Microsoft beats Apple

Having made the switch after more than 20 years of PCs to Apple, with the purchase of a MacBook Pro at Heathrow Airport's tax-free shopping, I've slowly been shutting down activities on my recalcitrant LG laptop. I've already got the Mac versions of Microsoft Office, Adobe Lightroom and Photoshop CS3; however, one thing that OS X is really missing is a decent blog client. By far, the best blog client going is Windows Live Writer. It's probably one of the best pieces of software to come out of Redmond in the past decade.

Until OS X can come up with something equivalent, I'm going to be using either Fusion or Parallels to let me run it in a virtual machine, along with the handful of other Windows-only applications that I use for which there are definitely no equivalents. Either that, or blog from work, where I've co-opted my Windows Server 2003 desktop to run it. During my lunch break, of course.


Metablogging is essentially blogging about blogging, and probably a good sign that the author has really run out of things to say. Given that I haven't posted anything since heading off to England for a few weeks in the sun (ha!), it looks like I've reached that point already, so I hope that excuses me.

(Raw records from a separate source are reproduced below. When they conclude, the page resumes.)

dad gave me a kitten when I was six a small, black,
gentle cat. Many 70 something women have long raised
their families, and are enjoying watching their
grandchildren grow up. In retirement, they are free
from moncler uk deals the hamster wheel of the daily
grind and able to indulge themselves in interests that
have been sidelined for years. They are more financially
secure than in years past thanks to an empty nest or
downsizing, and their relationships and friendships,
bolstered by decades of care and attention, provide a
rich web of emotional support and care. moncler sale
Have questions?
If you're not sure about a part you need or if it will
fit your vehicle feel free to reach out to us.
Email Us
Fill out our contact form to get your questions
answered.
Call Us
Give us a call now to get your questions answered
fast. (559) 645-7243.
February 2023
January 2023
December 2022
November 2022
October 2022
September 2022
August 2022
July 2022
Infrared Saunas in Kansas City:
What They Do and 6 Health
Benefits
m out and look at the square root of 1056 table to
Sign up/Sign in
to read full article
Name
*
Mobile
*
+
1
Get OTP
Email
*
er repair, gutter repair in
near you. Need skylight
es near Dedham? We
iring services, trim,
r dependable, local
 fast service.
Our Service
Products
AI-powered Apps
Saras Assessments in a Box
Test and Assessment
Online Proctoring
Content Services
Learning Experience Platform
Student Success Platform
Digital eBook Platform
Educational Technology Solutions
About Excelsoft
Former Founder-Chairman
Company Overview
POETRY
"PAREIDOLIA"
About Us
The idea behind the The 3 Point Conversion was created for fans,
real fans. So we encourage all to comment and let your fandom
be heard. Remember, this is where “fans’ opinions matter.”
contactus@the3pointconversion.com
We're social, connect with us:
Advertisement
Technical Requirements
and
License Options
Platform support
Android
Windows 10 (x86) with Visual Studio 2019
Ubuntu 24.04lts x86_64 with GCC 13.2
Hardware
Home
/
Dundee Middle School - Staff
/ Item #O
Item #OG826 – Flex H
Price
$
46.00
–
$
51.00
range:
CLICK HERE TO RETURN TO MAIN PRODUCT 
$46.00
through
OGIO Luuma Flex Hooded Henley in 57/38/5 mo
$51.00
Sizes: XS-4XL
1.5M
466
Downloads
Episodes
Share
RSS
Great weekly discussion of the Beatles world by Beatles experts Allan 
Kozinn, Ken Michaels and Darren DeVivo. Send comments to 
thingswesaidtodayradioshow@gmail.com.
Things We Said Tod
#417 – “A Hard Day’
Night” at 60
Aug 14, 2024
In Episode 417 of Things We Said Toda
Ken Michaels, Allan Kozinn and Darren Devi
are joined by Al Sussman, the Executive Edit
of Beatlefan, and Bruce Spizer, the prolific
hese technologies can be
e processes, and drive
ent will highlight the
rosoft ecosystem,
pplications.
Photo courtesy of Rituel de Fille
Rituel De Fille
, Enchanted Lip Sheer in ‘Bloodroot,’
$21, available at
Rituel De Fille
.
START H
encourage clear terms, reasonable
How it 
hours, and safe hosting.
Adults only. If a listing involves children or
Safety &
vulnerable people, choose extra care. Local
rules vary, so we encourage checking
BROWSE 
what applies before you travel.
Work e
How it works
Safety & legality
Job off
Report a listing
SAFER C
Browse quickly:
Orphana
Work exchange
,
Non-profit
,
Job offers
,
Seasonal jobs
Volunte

After a few abortive weeks of trying to catch up with the old Fairfax Digital team (aka Damana, Mei and Sanson), we finally managed to all be in the same place at roughly the same time (despite the best efforts of my local garage to make me miss an entire day by messing up the installation of a wheel bearing in my car, but that's besides the point).

While comparing the merits of our MacBook Pros and why using Safari instead of Camino is bad for your health, I mentioned some of the parental controls, which as the parent of an inquisitive nine year old girl, come as an absolute Godsend, and both Sanson and Damana were very impressed by it all (not that either are in a position to need parental controls on their MBPs yet), so Damana encouraged me to blog about it.

This is not that post.

Instead, it's more of a realisation that a lot of the time, I don't blog stuff because I don't think people will be interested, that it's so obvious to me that it's equally obvious to everyone else. There can be a really bad signal-to-noise ratio on the web, and I'd rather not be contributing to the noise side of the equation. However, the point was made over lunch that what is obvious to me may not be at all obvious to just one person out there, who is even now Googling for some help on the topic that you're not writing about.

So, hopefully in the next few months, I'll be picking up the slack a bit, and writing that post about OS X's parental controls. And I still have one holiday in Europe to blog about, now that I've just about finished with the photos.